Die FAU habe der Beschwerdeführerin die Akteneinsicht zu der angeblich nicht bestandenen Klausur in Anorganischer Chemie vom 16. März 2012 verweigert. Diesen im Zulassungsantrag angesprochenen Punkt habe der Verwaltungsgerichtshof ohne weitere Klärung vollständig übergangen.

Ihre Prozessbevollmächtigten hätten entgegen ihren anwaltlichen Pflichten keine Gehörsrüge erhoben und seien auch zur Einlegung einer Verfassungsbeschwerde nicht bereit gewesen.

Mit einem am 10. Juli 2013 versandten Anschreiben des Referenten des Bayerischen Verfassungsgerichtshofs wurde die Beschwerdeführerin u. a. darauf hingewiesen, dass mit ihrem am 4. Juli 2013 eingegangenen Schriftsatz die Beschwerdefrist des Art. 51 Abs. 2 Satz 2 VfGHG nicht gewahrt sei. Sie trug daraufhin mit Schreiben vom 25. Juli 2013 (Eingang 26. Juli 2013) ergänzend vor, es liege nicht in ihrer Verantwortung, dass die Verfassungsbeschwerde nicht fristgerecht eingereicht worden sei. Bei ihrer Bevollmächtigten aus dem verwaltungsgerichtlichen Verfahren, die ursprünglich angeboten habe, auch die Verfassungsbeschwerde zu erheben, sei immer von einer Frist bis zum 4. Juli 2013 die Rede gewesen. Nachdem diese bei einem Termin in ihrer Kanzlei nicht mehr zur Vertretung bereit gewesen sei, habe die Beschwerdeführerin einen anderen Rechtsanwalt beauftragt. Dieser habe ihr aber am 29. Juni 2013 geschrieben, dass er das Mandat doch nicht übernehmen wolle. Mit Hilfe eines weiteren Anwalts habe sie daraufhin die Verfassungsbeschwerde selbst verfasst, was nicht vor dem 2. Juli 2013 möglich gewesen sei. Den Schriftsatz habe sie dann per Eileinschreiben versandt, damit er noch bis zum 4. Juli 2013 rechtzeitig ankomme.

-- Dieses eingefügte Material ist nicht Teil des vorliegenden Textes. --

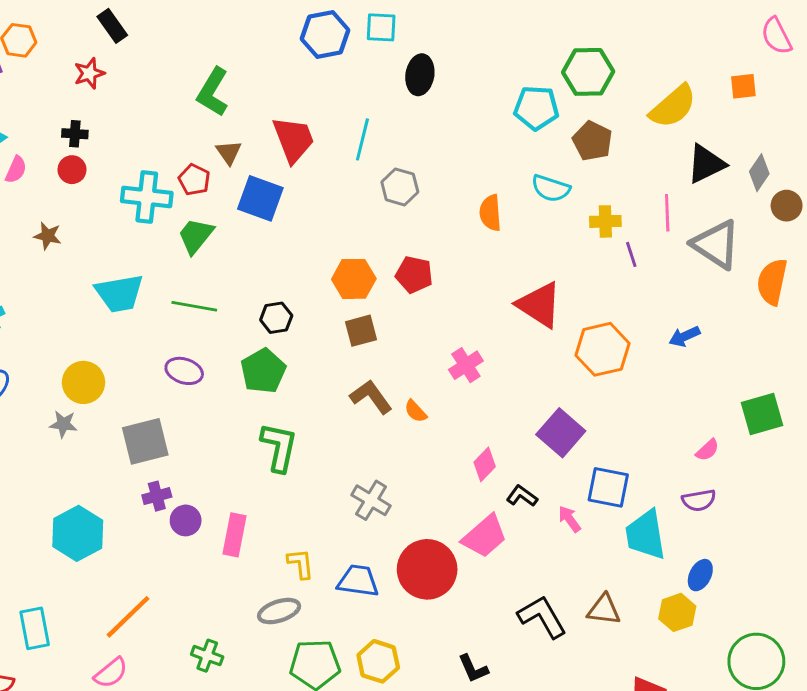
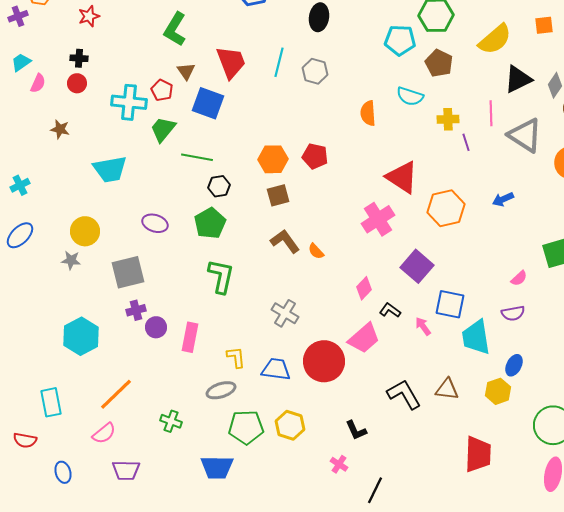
gray hexagon: (400, 187) -> (315, 71), moved
green line: (194, 306) -> (197, 157), moved
pink cross: (466, 365) -> (378, 219), moved, size x1.4

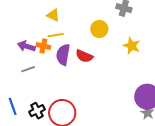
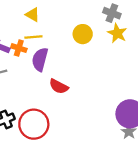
yellow star: (132, 46) -> (117, 33), moved
red semicircle: (84, 56) -> (59, 86), moved

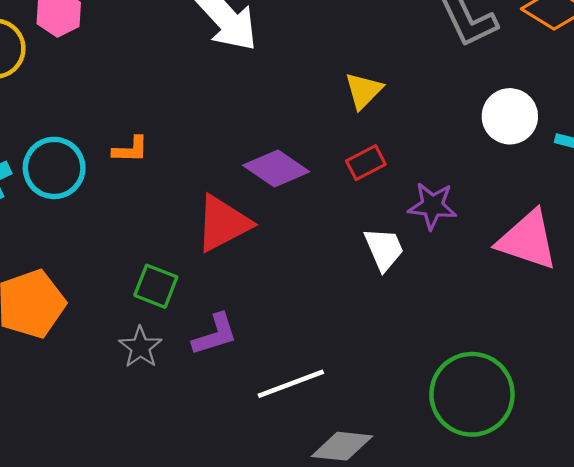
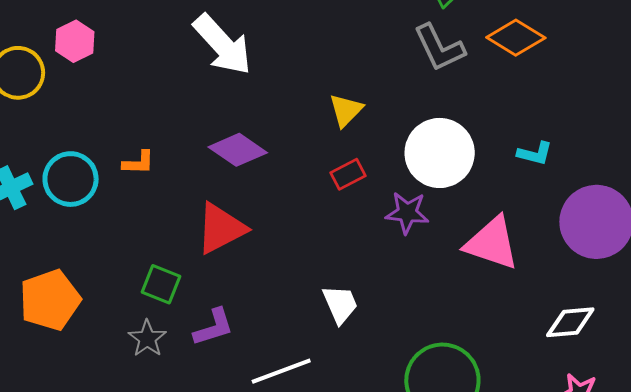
white circle: (510, 116) -> (440, 153), moved, size x1.4
purple diamond: (276, 169) -> (238, 150), moved
white trapezoid: (384, 249) -> (340, 304), moved

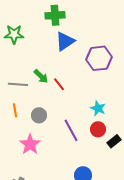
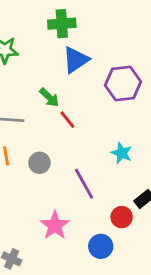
green arrow: (41, 76) -> (49, 97), moved
red circle: (98, 129) -> (122, 217), moved
pink star: (30, 144) -> (55, 225), moved

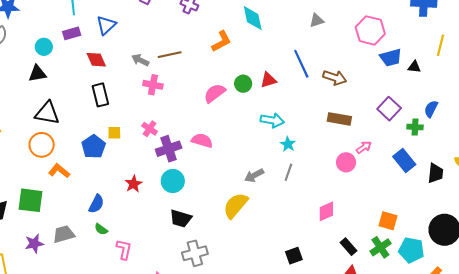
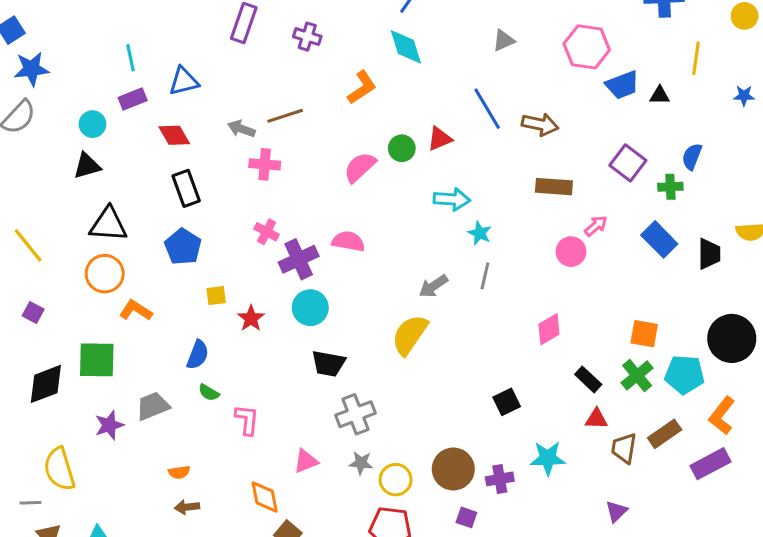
blue triangle: (106, 25) -> (184, 81), turned 35
yellow square: (114, 133) -> (216, 296), moved
blue pentagon: (94, 147) -> (183, 247), moved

2. Das Bayerische Staatsministerium des Innern, für Bau und Verkehr hält die Verfassungsbeschwerde wegen Verfristung für unzulässig. Die von der Beschwerdeführerin vorgebrachten Gründe der Fristversäumung rechtfertigten keine Wiedereinsetzung in den vorigen Stand, da keiner dieser Gründe ein von ihr nicht zu vertretendes Hindernis darstelle. Unabhängig davon habe sie nicht substanziiert vorgetragen, durch die Entscheidung des Verwaltungsgerichtshofs in ihrer Berufsfreiheit nach Art. 101 BV verletzt zu sein. Ihr Vorbringen lasse eine Grundrechtsverletzung nicht möglich erscheinen, weil die Begrenzung von Wiederholungsmöglichkeiten bei Prüfungen rechtmäßig sei. Eine darüber hinausgehende verfassungsrechtliche Fragestellung lasse sich nicht erkennen. Im Übrigen wäre die Verfassungsbeschwerde jedenfalls unbegründet. Das Erfordernis, eine Prüfungsunfähigkeit unverzüglich geltend zu machen, entspreche einer verhältnismäßigen Berücksichtigung subjektiver Empfindlichkeiten und einer rechtssicheren Ausgestaltung der betreffenden Verfahren.

III.

1. Die Verfassungsbeschwerde ist bereits unzulässig, weil sie nicht fristgerecht erhoben wurde.

a) Nach Art. 51 Abs. 2 Satz 2 VfGHG ist die Verfassungsbeschwerde spätestens zwei Monate nach der schriftlichen Bekanntgabe der vollständigen letztgerichtlichen Entscheidung an den Beschwerdeführer beim Verfassungsgerichtshof einzureichen. Letztinstanzliche Entscheidung war hier der Beschluss des Verwaltungsgerichtshofs vom 29. April 2013, mit dem der Antrag der Beschwerdeführerin auf Zulassung der Berufung gegen das Urteil des Verwaltungsgerichts vom 31. Juli 2012 abgelehnt wurde. Die zweimonatige Verfassungsbeschwerdefrist begann daher mit der Bekanntgabe dieses Beschlusses an die Bevollmächtigten der Beschwerdeführerin am 2. Mai 2013; sie endete gemäß Art. 17 Abs. 1 Satz 1 VfGHG i. V. m. § 187 Abs. 1, § 188 Abs. 2 BGB mit Ablauf des 2. Juli 2013. Bei Eingang der Verfassungsbeschwerde am Donnerstag, dem 4. Juli 2013, war die Frist somit bereits verstrichen.

b) Wiedereinsetzung in den vorigen Stand kann der Beschwerdeführerin nicht gewährt werden.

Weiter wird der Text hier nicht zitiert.